| Bug #49263 | ndbd crashes with wrong error message when Undo Files path is invalid | ||
|---|---|---|---|
| Submitted: | 1 Dec 2009 14:23 | Modified: | 9 Dec 2009 15:04 |
| Reporter: | Geert Vanderkelen | Email Updates: | |
| Status: | Closed | Impact on me: | |
| Category: | MySQL Cluster: Disk Data | Severity: | S3 (Non-critical) |
| Version: | mysql-5.1-telco-6.3 | OS: | Any |
| Assigned to: | Jonas Oreland | CPU Architecture: | Any |
| Tags: | crash, disk data, ndbd, undo | ||
[1 Dec 2009 14:49]
Geert Vanderkelen
Verified using 6.3bzr and 7.0bzr (pull from 20091201).
[8 Dec 2009 15:31]
Bugs System
A patch for this bug has been committed. After review, it may be pushed to the relevant source trees for release in the next version. You can access the patch from: http://lists.mysql.com/commits/93223 3188 Jonas Oreland 2009-12-08 ndb - bug#49263 - reasonable error message when failing to recreate DD object during node/system restart
[8 Dec 2009 15:46]
Jonas Oreland
Pushed to 6.3.29 and 7.0.10
[9 Dec 2009 15:02]
Jon Stephens
Documented bugfix in the NDB-6.3.29 and 7.0.10 changelogs as follows:
When the FileSystemPathUndoFiles configuration parameter was set
to an non-existent path, the data nodes shut down with the
generic error 2341 (Internal program error). Now in such cases,
the error reported is error 2815 (File not found).
Closed.

Description: When the FileSystemPathUndoFiles is set to an non-existing path, the data nodes will exit with an bogus error message (and errno). The actual error can be read out of the traces.
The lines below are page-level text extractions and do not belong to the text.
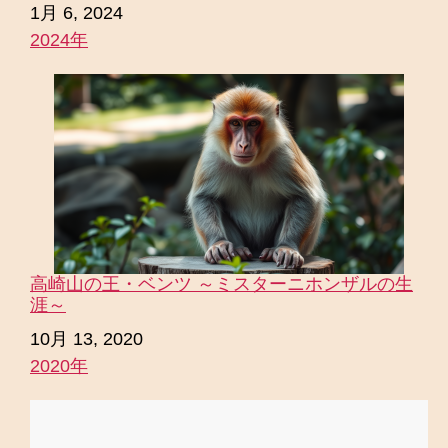
日付
1月 6, 2024
2024年
関連理由
高崎山の王・ベンツ ～ミスターニホンザルの生
涯～
日付
10月 13, 2020
2020年
関連理由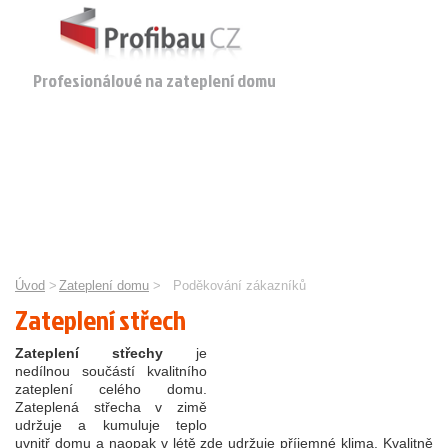
Profesionálové na zateplení domu
Úvod
>
Zateplení domu
>
Poděkování zákazníků
Zateplení střech
Zateplení střechy
je
NOVÁ ZELENÁ ÚSPORÁM
nedílnou součástí kvalitního
- rodinné a bytové domy
zateplení celého domu.
Zateplená střecha v zimě
udržuje a kumuluje teplo
uvnitř domu a naopak v létě zde udržuje příjemné klima. Kvalitně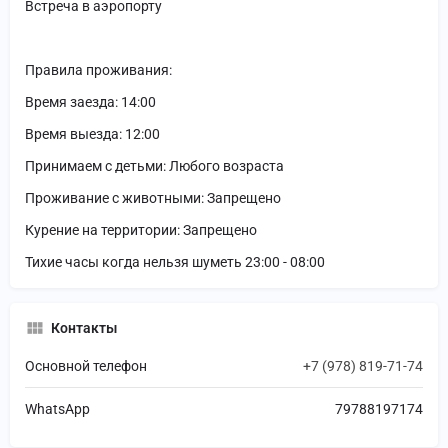
Встреча в аэропорту
Правила проживания:
Время заезда: 14:00
Время выезда: 12:00
Принимаем с детьми: Любого возраста
Проживание с животными: Запрещено
Курение на территории: Запрещено
Тихие часы когда нельзя шуметь 23:00 - 08:00
Контакты
Основной телефон
+7 (978) 819-71-74
WhatsApp
79788197174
Time: Tuesday 1 December 2009 - 15:12:17 Status: Temporary error, restart node Message: Internal program error (failed ndbrequire) (Internal error, programming error or missing error message, please report a bug) Error: 2341 Error data: dbdict/Dbdict.cpp Error object: DBDICT (Line: 3527) 0x0000000a Program: /data1/mysql/ndb-6.3bzr/libexec/ndbd Pid: 9657 Trace: /data2/users/geert/cluster/master/ndb_3_trace.log.1 Version: mysql-5.1.39 ndb-6.3.29-GA The trace contains this: --------------- Signal ---------------- r.bn: 250 "DBDICT", r.proc: 3, r.sigId: 217147 gsn: 717 "CREATE_FILE_REF" prio: 1 s.bn: 260 "LGMAN", s.proc: 3, s.sigId: 217145 length: 5 trace: 0 #sec: 0 fragInf: 0 H'00000003 H'01040003 H'000005e5 H'00000aff H'00000002 --------------- Signal ---------------- r.bn: 253 "NDBFS", r.proc: 3, r.sigId: 217146 gsn: 164 "CONTINUEB" prio: 1 s.bn: 253 "NDBFS", s.proc: 3, s.sigId: 217144 length: 1 trace: 0 #sec: 0 fragInf: 0 Scanning the memory channel again with no delay --------------- Signal ---------------- r.bn: 260 "LGMAN", r.proc: 3, r.sigId: 217145 gsn: 260 "FSOPENREF" prio: 1 s.bn: 253 "NDBFS", s.proc: 3, s.sigId: 217144 length: 4 trace: 0 #sec: 0 fragInf: 0 UserPointer: 565248 ErrorCode: 2815, File not found OS ErrorCode: 2 --------------- Signal ---------------- How to repeat: Basic cluster configuration with two data nodes (1 should be enough): [NDBD DEFAULT] Datadir=/var/lib/cluster NoOfReplicas=2 DataMemory=260M IndexMemory=30M FileSystemPathUndoFiles=/var/lib/cluster/UNDO Create log file and tablespace: CREATE LOGFILE GROUP lg_1 ADD UNDOFILE 'undo_1.log' INITIAL_SIZE 16M UNDO_BUFFER_SIZE 2M ENGINE NDBCLUSTER; CREATE TABLESPACE ts_1 ADD DATAFILE 'data_1.dat' USE LOGFILE GROUP lg_1 INITIAL_SIZE 32M ENGINE NDBCLUSTER; Shutdown cluster, alter config.ini changing this: FileSystemPathUndoFiles=/var/lib/cluster/UNDO_FOO Start ndb_mgmd, start ndbd and see it exit with an "Internal program error" Suggested fix: Exiting with an Error is fine, but it would be nicer at least the following error showing: ErrorCode: 2815, File not found Or even saying that the Undo path is incorrect?